For all of the foregoing reasons, the Court denies Hicks's motion for bail (Dkt. No. 58).
Defendant will remain committed to the custody of the Attorney General for confinement in a corrections facility separate, to the extent practicable, from persons awaiting or serving sentences or being held in custody pending appeal.
Despite the Court's order of detention, and pursuant to 18 U.S.C. § 3142(i)(3), the Attorney General must afford defendant reasonable opportunity for private consultation with counsel. See also U.S. v.

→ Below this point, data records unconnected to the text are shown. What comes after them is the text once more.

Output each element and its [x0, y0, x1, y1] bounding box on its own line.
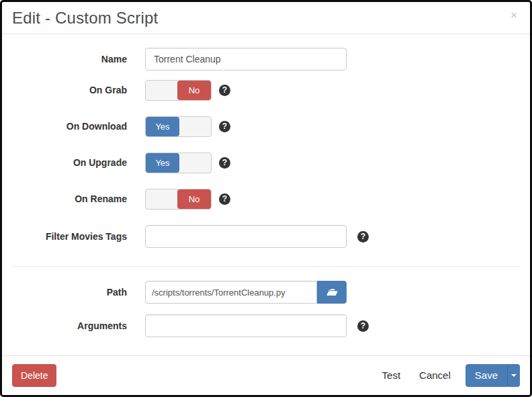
on-upgrade-row: On Upgrade Yes ?	[12, 152, 520, 173]
help-icon[interactable]: ?	[219, 193, 230, 205]
on-grab-row: On Grab No ?	[12, 80, 520, 101]
arguments-input[interactable]	[145, 314, 347, 337]
name-input[interactable]	[145, 48, 347, 71]
on-rename-row: On Rename No ?	[12, 189, 520, 210]
toggle-handle: No	[177, 81, 211, 100]
filter-movies-tags-row: Filter Movies Tags ?	[12, 225, 520, 248]
on-download-toggle[interactable]: Yes	[145, 116, 212, 137]
name-row: Name	[12, 48, 520, 71]
on-rename-label: On Rename	[12, 189, 145, 210]
caret-down-icon	[511, 374, 517, 377]
help-icon[interactable]: ?	[357, 231, 369, 242]
on-grab-toggle[interactable]: No	[145, 80, 212, 101]
modal-header: Edit - Custom Script ×	[2, 2, 530, 34]
on-upgrade-toggle[interactable]: Yes	[145, 152, 212, 173]
toggle-handle: No	[177, 189, 211, 209]
save-split-button: Save	[466, 364, 520, 387]
on-download-row: On Download Yes ?	[12, 116, 520, 137]
on-rename-toggle[interactable]: No	[145, 189, 212, 210]
toggle-handle: Yes	[146, 117, 179, 136]
modal-title: Edit - Custom Script	[12, 8, 158, 28]
arguments-label: Arguments	[12, 314, 145, 337]
test-button[interactable]: Test	[374, 365, 409, 386]
on-grab-label: On Grab	[12, 80, 145, 101]
path-row: Path	[12, 281, 520, 304]
on-download-label: On Download	[12, 116, 145, 137]
save-dropdown-button[interactable]	[507, 364, 520, 387]
delete-button[interactable]: Delete	[12, 364, 56, 387]
folder-open-icon	[326, 288, 338, 298]
cancel-button[interactable]: Cancel	[411, 365, 459, 386]
arguments-row: Arguments ?	[12, 314, 520, 337]
section-divider	[12, 266, 520, 267]
browse-path-button[interactable]	[317, 281, 347, 304]
filter-movies-tags-input[interactable]	[145, 225, 347, 248]
help-icon[interactable]: ?	[357, 320, 369, 332]
modal-body: Name On Grab No ? On Download Yes ? On U…	[2, 34, 530, 355]
edit-custom-script-modal: Edit - Custom Script × Name On Grab No ?…	[0, 0, 532, 397]
modal-footer: Delete Test Cancel Save	[2, 355, 530, 395]
save-button[interactable]: Save	[466, 364, 507, 387]
on-upgrade-label: On Upgrade	[12, 152, 145, 173]
path-input-group	[145, 281, 347, 304]
help-icon[interactable]: ?	[219, 121, 230, 132]
close-icon[interactable]: ×	[508, 8, 520, 22]
toggle-handle: Yes	[146, 153, 179, 173]
help-icon[interactable]: ?	[219, 85, 230, 96]
name-label: Name	[12, 48, 145, 71]
footer-actions: Test Cancel Save	[374, 364, 520, 387]
path-label: Path	[12, 281, 145, 304]
filter-movies-tags-label: Filter Movies Tags	[12, 225, 145, 248]
help-icon[interactable]: ?	[219, 157, 230, 169]
path-input[interactable]	[145, 281, 317, 304]
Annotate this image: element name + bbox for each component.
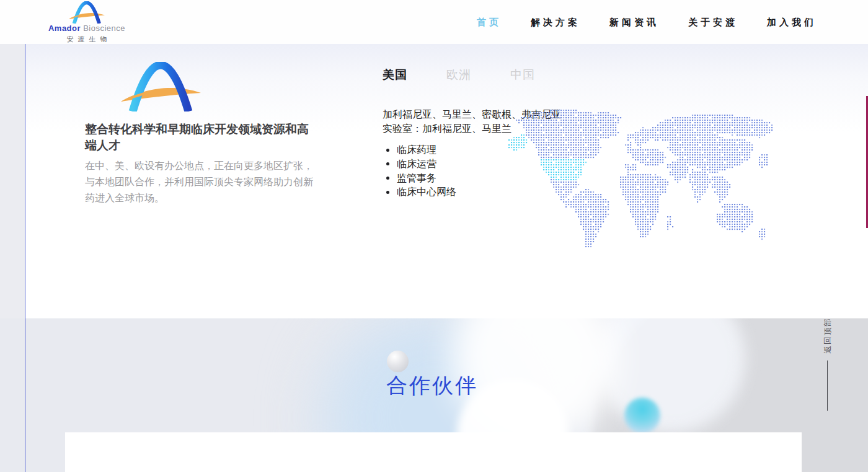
world-dot-map	[505, 104, 778, 248]
list-item: 监管事务	[386, 172, 456, 186]
nav-item-solutions[interactable]: 解决方案	[531, 17, 580, 28]
nav-item-about[interactable]: 关于安渡	[688, 17, 738, 28]
nav-item-home[interactable]: 首页	[477, 17, 502, 28]
decor-sphere-gray	[387, 351, 409, 372]
partners-card	[65, 432, 802, 472]
hero-heading: 整合转化科学和早期临床开发领域资源和高端人才	[85, 121, 319, 154]
list-item: 临床药理	[386, 143, 456, 157]
arch-logo-icon	[67, 1, 107, 24]
back-to-top-label: 返回顶部	[823, 317, 833, 353]
vertical-blue-rule	[25, 44, 25, 472]
list-item: 临床运营	[386, 157, 456, 172]
nav-item-news[interactable]: 新闻资讯	[609, 17, 659, 28]
world-map-canvas	[505, 104, 778, 248]
header: Amador Bioscience 安渡生物 首页 解决方案 新闻资讯 关于安渡…	[0, 0, 868, 44]
region-tabs: 美国 欧洲 中国	[383, 67, 535, 83]
nav-item-join[interactable]: 加入我们	[767, 17, 817, 28]
back-to-top-line	[827, 361, 828, 411]
arch-logo-large-icon	[119, 62, 203, 111]
partners-title: 合作伙伴	[0, 372, 864, 400]
brand-name-cn: 安渡生物	[46, 35, 127, 44]
brand-logo-block[interactable]: Amador Bioscience 安渡生物	[46, 1, 127, 44]
services-list: 临床药理 临床运营 监管事务 临床中心网络	[386, 143, 456, 199]
back-to-top-button[interactable]: 返回顶部	[810, 317, 845, 354]
tab-usa[interactable]: 美国	[383, 67, 407, 83]
brand-name-en: Amador Bioscience	[46, 24, 127, 33]
hero-section: 整合转化科学和早期临床开发领域资源和高端人才 在中、美、欧设有办公地点，正在向更…	[25, 44, 868, 318]
tab-europe[interactable]: 欧洲	[446, 67, 471, 83]
main-nav: 首页 解决方案 新闻资讯 关于安渡 加入我们	[477, 17, 817, 28]
decor-sphere-cyan	[624, 398, 660, 434]
left-margin-strip	[0, 44, 25, 318]
tab-china[interactable]: 中国	[510, 67, 535, 83]
hero-description: 在中、美、欧设有办公地点，正在向更多地区扩张，与本地团队合作，并利用国际顶尖专家…	[85, 158, 317, 206]
partners-section: 合作伙伴	[0, 318, 868, 472]
list-item: 临床中心网络	[386, 185, 456, 199]
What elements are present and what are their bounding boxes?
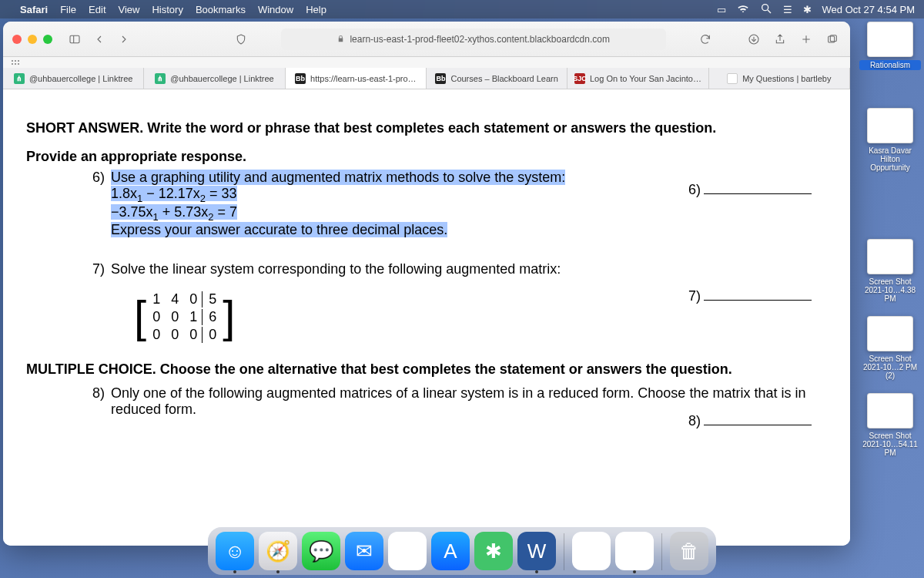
file-label: Rationalism (859, 60, 921, 70)
minimize-button[interactable] (28, 35, 37, 44)
tab-drag-handle[interactable] (3, 57, 850, 68)
toolbar: learn-us-east-1-prod-fleet02-xythos.cont… (3, 22, 850, 57)
provide-subheading: Provide an appropriate response. (26, 149, 827, 165)
close-button[interactable] (12, 35, 22, 44)
app-name[interactable]: Safari (20, 4, 48, 15)
favicon-icon: Bb (435, 73, 446, 84)
tab-2[interactable]: Bbhttps://learn-us-east-1-pro… (286, 68, 427, 89)
forward-icon[interactable] (116, 32, 132, 47)
downloads-icon[interactable] (745, 32, 762, 47)
q6-number: 6) (26, 170, 111, 238)
favicon-icon: b (727, 73, 738, 84)
svg-point-0 (762, 4, 768, 10)
svg-line-1 (768, 10, 771, 13)
dock: ☺🧭💬✉✿A✱W🖼◯🗑 (208, 527, 716, 575)
q6-tail: Express your answer accurate to three de… (111, 222, 447, 237)
address-text: learn-us-east-1-prod-fleet02-xythos.cont… (350, 34, 610, 45)
dock-mail[interactable]: ✉ (345, 532, 383, 570)
svg-rect-2 (70, 35, 79, 42)
menu-history[interactable]: History (152, 4, 182, 15)
reload-icon[interactable] (697, 32, 714, 47)
dock-finder[interactable]: ☺ (216, 532, 254, 570)
menu-view[interactable]: View (119, 4, 140, 15)
file-thumb-icon (867, 22, 913, 57)
desktop-file-1[interactable]: Kasra Davar Hilton Oppurtunity (859, 108, 921, 172)
file-label: Screen Shot 2021-10…4.38 PM (859, 277, 921, 303)
dock-trash[interactable]: 🗑 (670, 532, 708, 570)
favicon-icon: Bb (295, 73, 306, 84)
back-icon[interactable] (91, 32, 108, 47)
menu-help[interactable]: Help (306, 4, 326, 15)
tab-5[interactable]: bMy Questions | bartleby (709, 68, 850, 89)
window-controls[interactable] (12, 35, 52, 44)
dock-safari[interactable]: 🧭 (259, 532, 297, 570)
clock[interactable]: Wed Oct 27 4:54 PM (822, 4, 915, 15)
q6-eq2: −3.75x1 + 5.73x2 = 7 (111, 204, 237, 220)
file-thumb-icon (867, 239, 913, 274)
desktop-file-3[interactable]: Screen Shot 2021-10…2 PM (2) (859, 316, 921, 380)
short-answer-heading: SHORT ANSWER. Write the word or phrase t… (26, 120, 827, 136)
tab-bar: ⋔@uhbauercollege | Linktree⋔@uhbauercoll… (3, 68, 850, 89)
tab-0[interactable]: ⋔@uhbauercollege | Linktree (3, 68, 144, 89)
tab-label: My Questions | bartleby (742, 74, 831, 83)
q6-text: Use a graphing utility and augmented mat… (111, 170, 565, 185)
tabs-overview-icon[interactable] (824, 32, 841, 47)
zoom-button[interactable] (43, 35, 52, 44)
file-thumb-icon (867, 393, 913, 428)
tab-label: Courses – Blackboard Learn (450, 74, 557, 83)
address-bar[interactable]: learn-us-east-1-prod-fleet02-xythos.cont… (281, 29, 666, 50)
safari-window: learn-us-east-1-prod-fleet02-xythos.cont… (3, 22, 850, 546)
wifi-icon[interactable] (737, 2, 749, 17)
lock-icon (336, 35, 345, 43)
dock-appstore[interactable]: A (431, 532, 470, 570)
q6-answer-blank: 6) (688, 182, 812, 198)
battery-icon[interactable]: ▭ (717, 4, 726, 15)
favicon-icon: ⋔ (155, 73, 166, 84)
sidebar-icon[interactable] (66, 32, 83, 47)
tab-label: @uhbauercollege | Linktree (170, 74, 274, 83)
q8-number: 8) (26, 385, 111, 418)
menu-edit[interactable]: Edit (89, 4, 105, 15)
desktop-file-0[interactable]: Rationalism (859, 22, 921, 70)
desktop-file-4[interactable]: Screen Shot 2021-10…54.11 PM (859, 393, 921, 457)
tab-label: https://learn-us-east-1-pro… (310, 74, 417, 83)
tab-4[interactable]: SJCLog On to Your San Jacinto… (567, 68, 708, 89)
dock-chrome[interactable]: ◯ (615, 532, 654, 570)
file-thumb-icon (867, 316, 913, 351)
page-content: SHORT ANSWER. Write the word or phrase t… (3, 89, 850, 546)
q7-answer-blank: 7) (688, 288, 812, 304)
file-label: Screen Shot 2021-10…2 PM (2) (859, 355, 921, 380)
q7-number: 7) (26, 261, 111, 277)
favicon-icon: ⋔ (14, 73, 25, 84)
desktop-file-2[interactable]: Screen Shot 2021-10…4.38 PM (859, 239, 921, 303)
file-label: Screen Shot 2021-10…54.11 PM (859, 432, 921, 457)
dock-messages[interactable]: 💬 (302, 532, 340, 570)
q7-matrix: [ 140500160000 ] (134, 290, 235, 344)
control-center-icon[interactable]: ☰ (783, 4, 792, 15)
tab-label: Log On to Your San Jacinto… (590, 74, 701, 83)
shield-icon[interactable] (233, 32, 249, 47)
spotlight-icon[interactable] (760, 2, 772, 17)
dock-iclicker[interactable]: ✱ (474, 532, 513, 570)
dock-word[interactable]: W (517, 532, 556, 570)
q7-text: Solve the linear system corresponding to… (111, 261, 827, 277)
tab-1[interactable]: ⋔@uhbauercollege | Linktree (144, 68, 285, 89)
dock-preview[interactable]: 🖼 (572, 532, 611, 570)
menu-bookmarks[interactable]: Bookmarks (196, 4, 246, 15)
share-icon[interactable] (772, 32, 788, 47)
file-thumb-icon (867, 108, 913, 143)
q8-answer-blank: 8) (688, 413, 812, 429)
q6-eq1: 1.8x1 − 12.17x2 = 33 (111, 186, 237, 201)
multiple-choice-heading: MULTIPLE CHOICE. Choose the one alternat… (26, 361, 827, 378)
tab-label: @uhbauercollege | Linktree (29, 74, 133, 83)
menu-window[interactable]: Window (258, 4, 293, 15)
menu-file[interactable]: File (60, 4, 76, 15)
amphetamine-icon[interactable]: ✱ (803, 4, 812, 15)
new-tab-icon[interactable] (798, 32, 815, 47)
favicon-icon: SJC (574, 73, 585, 84)
tab-3[interactable]: BbCourses – Blackboard Learn (427, 68, 567, 89)
dock-photos[interactable]: ✿ (388, 532, 427, 570)
file-label: Kasra Davar Hilton Oppurtunity (859, 146, 921, 172)
menubar: Safari File Edit View History Bookmarks … (0, 0, 924, 18)
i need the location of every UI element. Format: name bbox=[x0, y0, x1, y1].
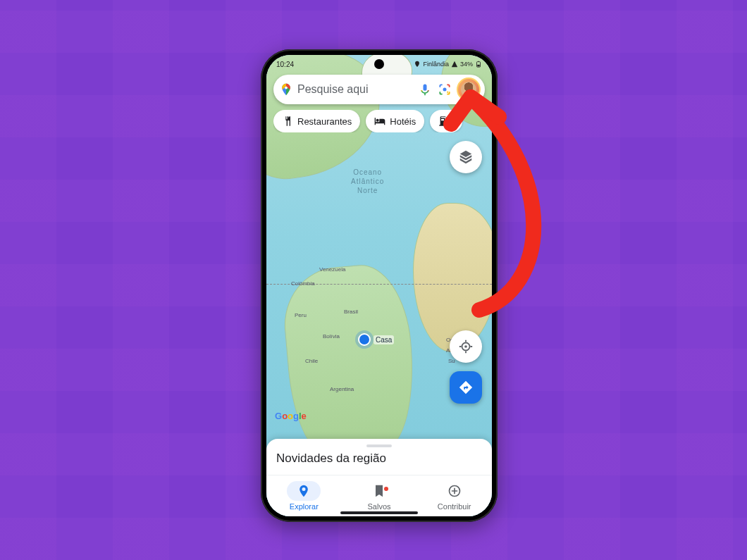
category-chip-row[interactable]: Restaurantes Hotéis bbox=[273, 110, 492, 132]
nav-label: Contribuir bbox=[438, 502, 471, 511]
status-right-cluster: Finlândia 34% bbox=[414, 61, 482, 68]
camera-punch-hole bbox=[374, 59, 384, 69]
pin-icon bbox=[297, 484, 311, 498]
voice-search-button[interactable] bbox=[417, 82, 433, 97]
chip-restaurants[interactable]: Restaurantes bbox=[273, 110, 360, 132]
phone-screen: 10:24 Finlândia 34% Ocea bbox=[266, 55, 492, 516]
google-maps-pin-icon bbox=[279, 82, 293, 97]
sheet-title: Novidades da região bbox=[276, 452, 482, 466]
status-battery-text: 34% bbox=[460, 61, 473, 68]
country-label: Brasil bbox=[344, 309, 358, 315]
ocean-label-line: Atlântico bbox=[351, 177, 384, 186]
directions-icon bbox=[458, 380, 474, 395]
nav-contribute[interactable]: Contribuir bbox=[416, 475, 492, 516]
country-label: Colômbia bbox=[291, 280, 315, 287]
svg-rect-1 bbox=[477, 65, 479, 67]
country-label: Chile bbox=[305, 358, 318, 364]
google-watermark: Google bbox=[275, 411, 307, 421]
nav-label: Explorar bbox=[290, 502, 319, 511]
plus-circle-icon bbox=[447, 484, 462, 498]
ocean-label: Oceano Atlântico Norte bbox=[351, 168, 384, 195]
hotel-icon bbox=[374, 116, 385, 127]
nav-saved[interactable]: Salvos bbox=[342, 475, 417, 516]
lens-icon bbox=[438, 82, 452, 97]
my-location-button[interactable] bbox=[450, 330, 482, 363]
country-label: Argentina bbox=[330, 386, 354, 392]
microphone-icon bbox=[418, 82, 432, 97]
crosshair-icon bbox=[458, 339, 474, 354]
status-time: 10:24 bbox=[276, 61, 294, 68]
search-placeholder[interactable]: Pesquise aqui bbox=[297, 83, 413, 96]
map-layers-button[interactable] bbox=[450, 141, 482, 173]
home-dot-icon bbox=[358, 333, 371, 346]
signal-icon bbox=[451, 61, 458, 68]
country-label: Bolívia bbox=[323, 333, 340, 340]
gesture-bar bbox=[340, 511, 418, 514]
svg-point-7 bbox=[464, 345, 467, 348]
search-bar[interactable]: Pesquise aqui bbox=[273, 75, 485, 104]
map-africa bbox=[413, 203, 492, 352]
bottom-navigation: Explorar Salvos Contribuir bbox=[266, 475, 492, 516]
svg-point-4 bbox=[443, 88, 447, 92]
country-label: Su bbox=[448, 358, 455, 364]
gas-icon bbox=[438, 116, 450, 127]
country-label: Peru bbox=[295, 312, 307, 318]
status-carrier: Finlândia bbox=[423, 61, 449, 68]
svg-point-5 bbox=[447, 92, 448, 93]
location-status-icon bbox=[414, 61, 421, 68]
bottom-sheet[interactable]: Novidades da região bbox=[266, 439, 492, 475]
chip-label: Hotéis bbox=[390, 116, 416, 127]
chip-label: Restaurantes bbox=[297, 116, 352, 127]
ocean-label-line: Oceano bbox=[351, 168, 384, 177]
battery-icon bbox=[475, 61, 482, 68]
chip-hotels[interactable]: Hotéis bbox=[366, 110, 424, 132]
tutorial-stage: 10:24 Finlândia 34% Ocea bbox=[0, 0, 747, 560]
ocean-label-line: Norte bbox=[351, 186, 384, 195]
bookmark-icon bbox=[372, 484, 386, 498]
chip-gas[interactable] bbox=[430, 110, 462, 132]
avatar-profile-button[interactable] bbox=[457, 77, 481, 101]
directions-button[interactable] bbox=[450, 371, 482, 404]
layers-icon bbox=[458, 149, 474, 165]
svg-rect-2 bbox=[478, 61, 479, 62]
notification-badge-icon bbox=[384, 487, 388, 491]
google-lens-button[interactable] bbox=[437, 82, 452, 97]
sheet-drag-handle[interactable] bbox=[366, 444, 392, 447]
restaurant-icon bbox=[282, 116, 293, 127]
nav-explore[interactable]: Explorar bbox=[266, 475, 342, 516]
nav-label: Salvos bbox=[367, 502, 390, 511]
country-label: Venezuela bbox=[319, 266, 345, 273]
phone-frame: 10:24 Finlândia 34% Ocea bbox=[261, 49, 498, 522]
home-location-pin[interactable]: Casa bbox=[358, 333, 394, 346]
home-label: Casa bbox=[374, 335, 394, 344]
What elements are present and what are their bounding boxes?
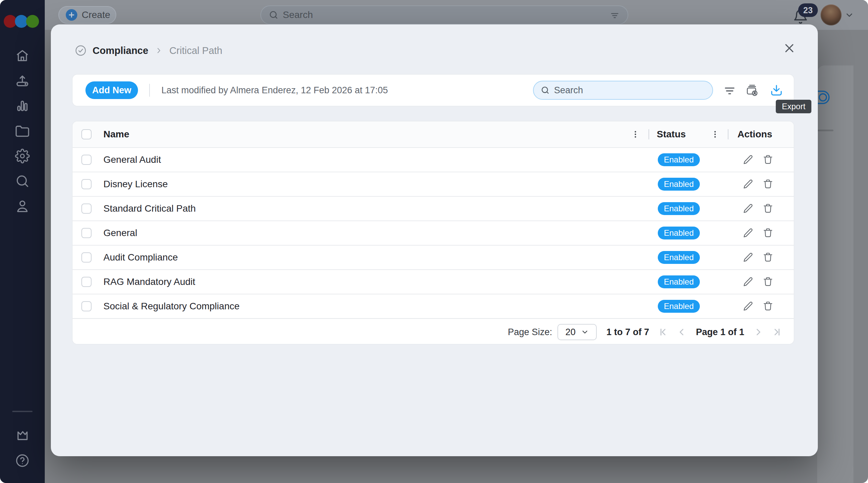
row-checkbox[interactable]	[81, 301, 92, 311]
column-header-name[interactable]: Name	[103, 121, 129, 147]
logo-green-circle	[26, 15, 39, 28]
create-button[interactable]: Create	[58, 6, 116, 24]
app-logo[interactable]	[0, 15, 45, 28]
breadcrumb: Compliance Critical Path	[75, 43, 222, 58]
row-checkbox[interactable]	[81, 277, 92, 287]
sidebar-item-help[interactable]	[0, 450, 45, 471]
filter-icon[interactable]	[609, 10, 620, 21]
row-checkbox[interactable]	[81, 155, 92, 165]
status-badge: Enabled	[658, 275, 700, 288]
notification-count-badge[interactable]: 23	[798, 3, 818, 17]
edit-icon[interactable]	[743, 227, 754, 239]
page-size-label: Page Size:	[508, 327, 552, 337]
delete-icon[interactable]	[762, 203, 774, 214]
previous-page-icon[interactable]	[677, 327, 687, 337]
table-row: Audit Compliance Enabled	[73, 245, 794, 269]
filter-icon[interactable]	[722, 83, 737, 98]
last-modified-text: Last modified by Almera Enderez, 12 Feb …	[161, 75, 388, 106]
column-divider	[648, 129, 649, 139]
row-name: Disney License	[103, 172, 168, 196]
edit-icon[interactable]	[743, 252, 754, 263]
modal-search	[533, 81, 713, 100]
page-size-value: 20	[565, 327, 575, 337]
account-chevron-down-icon[interactable]	[844, 10, 855, 20]
sidebar-item-factory[interactable]	[0, 425, 45, 445]
status-badge: Enabled	[658, 300, 700, 313]
plus-icon	[66, 9, 77, 21]
row-checkbox[interactable]	[81, 204, 92, 214]
sidebar-item-home[interactable]	[0, 45, 45, 66]
edit-icon[interactable]	[743, 276, 754, 288]
create-button-label: Create	[82, 9, 110, 20]
modal-search-input[interactable]	[553, 85, 690, 96]
table-body: General Audit Enabled Disney License Ena…	[73, 147, 794, 318]
breadcrumb-current: Critical Path	[169, 45, 222, 56]
export-download-icon[interactable]	[769, 83, 784, 98]
toolbar-divider	[149, 84, 150, 97]
sidebar-divider	[12, 411, 33, 412]
chevron-right-icon	[155, 46, 163, 55]
column-header-status[interactable]: Status	[657, 121, 686, 147]
page-indicator-text: Page 1 of 1	[696, 327, 744, 337]
row-range-text: 1 to 7 of 7	[606, 327, 649, 337]
gear-icon	[15, 149, 30, 163]
edit-icon[interactable]	[743, 301, 754, 312]
sidebar-item-folders[interactable]	[0, 121, 45, 141]
table-row: Standard Critical Path Enabled	[73, 196, 794, 220]
user-avatar[interactable]	[821, 4, 842, 25]
chevron-down-icon	[581, 328, 589, 336]
search-icon	[15, 174, 30, 189]
help-icon	[15, 453, 30, 468]
breadcrumb-section[interactable]: Compliance	[93, 45, 148, 56]
last-page-icon[interactable]	[772, 327, 782, 337]
select-all-checkbox[interactable]	[81, 129, 92, 139]
delete-icon[interactable]	[762, 301, 774, 312]
next-page-icon[interactable]	[753, 327, 763, 337]
delete-icon[interactable]	[762, 227, 774, 239]
sidebar	[0, 0, 45, 483]
delete-icon[interactable]	[762, 154, 774, 166]
row-name: General Audit	[103, 148, 161, 172]
table-row: General Enabled	[73, 220, 794, 245]
sidebar-item-settings[interactable]	[0, 146, 45, 166]
column-header-actions: Actions	[737, 121, 772, 147]
sidebar-item-profile[interactable]	[0, 196, 45, 216]
column-menu-icon[interactable]	[631, 130, 640, 139]
status-badge: Enabled	[658, 153, 700, 166]
table-row: General Audit Enabled	[73, 147, 794, 172]
add-new-button[interactable]: Add New	[85, 81, 138, 99]
toolbar: Add New Last modified by Almera Enderez,…	[72, 74, 794, 107]
status-badge: Enabled	[658, 178, 700, 191]
column-menu-icon[interactable]	[711, 130, 719, 139]
delete-icon[interactable]	[762, 276, 774, 288]
edit-icon[interactable]	[743, 203, 754, 214]
record-cards-icon[interactable]	[744, 83, 759, 98]
row-checkbox[interactable]	[81, 228, 92, 238]
delete-icon[interactable]	[762, 178, 774, 190]
bar-chart-icon	[15, 98, 30, 113]
row-name: Social & Regulatory Compliance	[103, 294, 240, 318]
close-icon[interactable]	[782, 41, 797, 56]
row-name: General	[103, 221, 137, 245]
edit-icon[interactable]	[743, 154, 754, 166]
global-search-input[interactable]: Search	[260, 5, 628, 24]
status-badge: Enabled	[658, 227, 700, 239]
export-tooltip: Export	[776, 100, 811, 113]
delete-icon[interactable]	[762, 252, 774, 263]
global-search-placeholder: Search	[283, 9, 313, 20]
row-checkbox[interactable]	[81, 252, 92, 263]
sidebar-item-analytics[interactable]	[0, 96, 45, 116]
table: Name Status Actions General Audit Enable…	[72, 121, 794, 345]
row-name: Standard Critical Path	[103, 197, 196, 220]
row-checkbox[interactable]	[81, 179, 92, 189]
page-size-select[interactable]: 20	[557, 324, 597, 340]
factory-icon	[15, 427, 30, 442]
home-icon	[15, 48, 30, 63]
first-page-icon[interactable]	[658, 327, 668, 337]
table-row: Social & Regulatory Compliance Enabled	[73, 294, 794, 318]
sidebar-item-search[interactable]	[0, 171, 45, 191]
status-badge: Enabled	[658, 202, 700, 215]
sidebar-item-upload[interactable]	[0, 71, 45, 91]
edit-icon[interactable]	[743, 178, 754, 190]
background-divider	[817, 130, 833, 131]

Rodriguez ("Rodriguez I"), No. 12-CR-83S, 2014 WL 4094561 (W.D.N.Y. Aug. 18, 2014) (Scott, M.J.). Additionally, on order of the Court or on request of an attorney for the Government, the person in charge of the corrections facility in which defendant is confined must deliver him to a United States Marshal for the purpose of an appearance in connection with a court proceeding in this case. See also U.S. v. Rodriguez ("Rodriguez II"), No. 12-CR-83S, 2015 WL 1120157, at *7 (W.D.N.Y. Mar. 12, 2015) (Scott, M.J.) (interpreting 18 U.S.C. § 3142(i)(4) to allow transports to prepare for an oral argument or hearing).
In accordance with 18 U.S.C. § 3142(j), nothing in this Decision and Order will be construed as modifying or limiting the presumption of innocence.
SO ORDERED.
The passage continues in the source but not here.